Therefore the same line.
Thank you soo much, but can you please walk me through your steps?

Drongoski

Well-Known Member
Thank you soo much, but can you please walk me through your steps?
which steps? Every one?

ALOZZZ

New Member
which steps?
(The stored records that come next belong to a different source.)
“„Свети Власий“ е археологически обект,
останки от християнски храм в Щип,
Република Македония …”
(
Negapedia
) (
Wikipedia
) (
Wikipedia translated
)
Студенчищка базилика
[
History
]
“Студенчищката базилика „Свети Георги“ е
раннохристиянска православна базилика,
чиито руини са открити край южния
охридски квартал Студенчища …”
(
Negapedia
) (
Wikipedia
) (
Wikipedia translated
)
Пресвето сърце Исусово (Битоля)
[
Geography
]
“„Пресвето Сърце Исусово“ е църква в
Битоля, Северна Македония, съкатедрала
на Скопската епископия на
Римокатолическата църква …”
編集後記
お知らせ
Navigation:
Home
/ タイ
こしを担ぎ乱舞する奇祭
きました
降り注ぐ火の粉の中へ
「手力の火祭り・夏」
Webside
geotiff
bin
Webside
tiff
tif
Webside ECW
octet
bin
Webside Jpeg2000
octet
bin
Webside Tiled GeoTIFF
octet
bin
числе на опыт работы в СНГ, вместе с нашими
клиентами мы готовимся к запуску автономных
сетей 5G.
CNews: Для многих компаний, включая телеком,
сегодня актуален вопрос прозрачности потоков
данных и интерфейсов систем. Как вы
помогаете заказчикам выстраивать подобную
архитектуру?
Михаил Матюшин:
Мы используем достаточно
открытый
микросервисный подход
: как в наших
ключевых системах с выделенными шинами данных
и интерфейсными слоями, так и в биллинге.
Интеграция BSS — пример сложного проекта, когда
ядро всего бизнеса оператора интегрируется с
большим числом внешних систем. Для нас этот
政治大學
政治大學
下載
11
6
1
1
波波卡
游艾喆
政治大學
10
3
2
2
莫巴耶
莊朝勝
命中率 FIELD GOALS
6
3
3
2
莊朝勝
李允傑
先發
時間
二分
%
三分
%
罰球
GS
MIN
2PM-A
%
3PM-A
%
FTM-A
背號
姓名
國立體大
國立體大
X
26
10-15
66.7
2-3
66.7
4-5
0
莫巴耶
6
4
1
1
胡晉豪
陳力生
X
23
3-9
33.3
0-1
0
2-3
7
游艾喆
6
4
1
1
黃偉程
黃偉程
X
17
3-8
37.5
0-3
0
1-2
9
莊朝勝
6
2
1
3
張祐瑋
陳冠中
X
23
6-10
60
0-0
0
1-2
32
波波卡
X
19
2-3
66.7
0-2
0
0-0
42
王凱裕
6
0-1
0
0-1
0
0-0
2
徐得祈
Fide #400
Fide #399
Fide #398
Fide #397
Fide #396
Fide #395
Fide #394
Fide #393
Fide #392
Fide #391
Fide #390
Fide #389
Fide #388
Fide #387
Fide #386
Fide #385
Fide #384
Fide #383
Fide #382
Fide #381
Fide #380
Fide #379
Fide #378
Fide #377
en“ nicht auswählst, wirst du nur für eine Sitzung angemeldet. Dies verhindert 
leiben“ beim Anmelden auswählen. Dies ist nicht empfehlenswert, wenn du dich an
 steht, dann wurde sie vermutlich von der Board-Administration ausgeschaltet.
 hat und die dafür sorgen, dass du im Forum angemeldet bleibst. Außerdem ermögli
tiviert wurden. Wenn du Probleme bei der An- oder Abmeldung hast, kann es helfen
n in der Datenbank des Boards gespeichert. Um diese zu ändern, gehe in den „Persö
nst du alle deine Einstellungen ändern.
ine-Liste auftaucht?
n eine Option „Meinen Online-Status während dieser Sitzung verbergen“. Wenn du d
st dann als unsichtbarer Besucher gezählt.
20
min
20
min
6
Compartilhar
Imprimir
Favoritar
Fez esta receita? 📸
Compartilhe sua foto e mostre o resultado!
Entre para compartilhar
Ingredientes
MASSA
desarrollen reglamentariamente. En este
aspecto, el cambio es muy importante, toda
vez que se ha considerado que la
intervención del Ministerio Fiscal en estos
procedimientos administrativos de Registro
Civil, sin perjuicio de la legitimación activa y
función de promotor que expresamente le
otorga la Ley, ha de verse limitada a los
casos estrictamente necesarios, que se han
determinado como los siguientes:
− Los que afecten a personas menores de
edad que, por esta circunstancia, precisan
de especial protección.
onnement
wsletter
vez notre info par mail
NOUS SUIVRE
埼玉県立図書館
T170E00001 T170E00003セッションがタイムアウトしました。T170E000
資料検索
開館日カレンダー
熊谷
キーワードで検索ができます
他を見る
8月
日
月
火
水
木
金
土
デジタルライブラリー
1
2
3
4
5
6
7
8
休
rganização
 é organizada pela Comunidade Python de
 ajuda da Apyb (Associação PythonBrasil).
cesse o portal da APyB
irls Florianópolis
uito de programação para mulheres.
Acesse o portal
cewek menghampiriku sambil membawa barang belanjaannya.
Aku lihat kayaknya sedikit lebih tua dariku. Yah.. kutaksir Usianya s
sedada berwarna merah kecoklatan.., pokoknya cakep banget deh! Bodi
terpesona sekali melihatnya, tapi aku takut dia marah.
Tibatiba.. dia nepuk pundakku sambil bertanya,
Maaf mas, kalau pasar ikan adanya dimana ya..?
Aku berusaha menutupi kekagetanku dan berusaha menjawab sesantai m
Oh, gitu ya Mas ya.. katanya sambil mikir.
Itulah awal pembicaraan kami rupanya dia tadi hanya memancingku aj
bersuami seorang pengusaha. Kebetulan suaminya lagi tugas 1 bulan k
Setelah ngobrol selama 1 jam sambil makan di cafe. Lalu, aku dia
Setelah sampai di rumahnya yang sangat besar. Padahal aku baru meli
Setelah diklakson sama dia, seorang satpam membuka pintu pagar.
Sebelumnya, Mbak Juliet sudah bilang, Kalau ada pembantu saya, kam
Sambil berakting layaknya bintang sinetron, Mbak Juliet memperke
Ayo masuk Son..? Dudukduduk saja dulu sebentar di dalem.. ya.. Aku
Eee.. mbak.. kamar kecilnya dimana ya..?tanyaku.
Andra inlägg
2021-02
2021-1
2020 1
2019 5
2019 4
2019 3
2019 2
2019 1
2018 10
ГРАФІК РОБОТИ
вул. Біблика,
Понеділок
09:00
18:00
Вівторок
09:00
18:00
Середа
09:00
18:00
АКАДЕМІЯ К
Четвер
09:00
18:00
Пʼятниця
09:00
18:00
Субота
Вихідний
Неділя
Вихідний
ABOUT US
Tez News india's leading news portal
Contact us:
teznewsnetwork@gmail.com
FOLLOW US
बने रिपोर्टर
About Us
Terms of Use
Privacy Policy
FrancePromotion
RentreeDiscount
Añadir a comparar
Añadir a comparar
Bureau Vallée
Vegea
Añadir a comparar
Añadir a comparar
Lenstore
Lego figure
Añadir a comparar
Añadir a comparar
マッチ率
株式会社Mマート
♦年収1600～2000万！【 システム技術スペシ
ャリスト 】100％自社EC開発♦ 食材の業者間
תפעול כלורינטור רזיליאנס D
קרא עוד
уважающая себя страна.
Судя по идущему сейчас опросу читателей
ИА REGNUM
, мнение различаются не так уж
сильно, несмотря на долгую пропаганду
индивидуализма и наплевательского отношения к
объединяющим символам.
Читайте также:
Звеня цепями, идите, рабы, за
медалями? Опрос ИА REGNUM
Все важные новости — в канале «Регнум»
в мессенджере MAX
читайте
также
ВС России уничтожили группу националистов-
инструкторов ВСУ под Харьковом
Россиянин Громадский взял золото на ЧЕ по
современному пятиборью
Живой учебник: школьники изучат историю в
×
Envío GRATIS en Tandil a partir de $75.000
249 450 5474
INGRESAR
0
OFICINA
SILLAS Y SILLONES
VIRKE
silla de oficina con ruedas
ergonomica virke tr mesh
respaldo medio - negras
Every one?
Yes please. btw its only for the question number 7

CM_Tutor

Well-Known Member
Question 7

$\bg_white \text{Show that} \quad \begin{pmatrix}2\\1\\3\end{pmatrix} +\ \lambda_1\begin{pmatrix}1\\1\\2\end{pmatrix} \quad \text{and} \quad \begin{pmatrix}3\\2\\5\end{pmatrix} +\ \lambda_2\begin{pmatrix}2\\2\\4\end{pmatrix} \quad \text{are the same line.}$

This question is (conceptually) the equivalent of showing that

$\bg_white y=\frac{3x}{2} - \frac{5}{3}$

is the same as

$\bg_white 9x - 6y - 10 = 0$.

@Drongoski has taken the same approach to this 3D line as would be taken for the 2D line problem... rewriting one form of the equation into the other, involving finding a relationship between $\bg_white \lambda_1$ and $\bg_white \lambda_2$.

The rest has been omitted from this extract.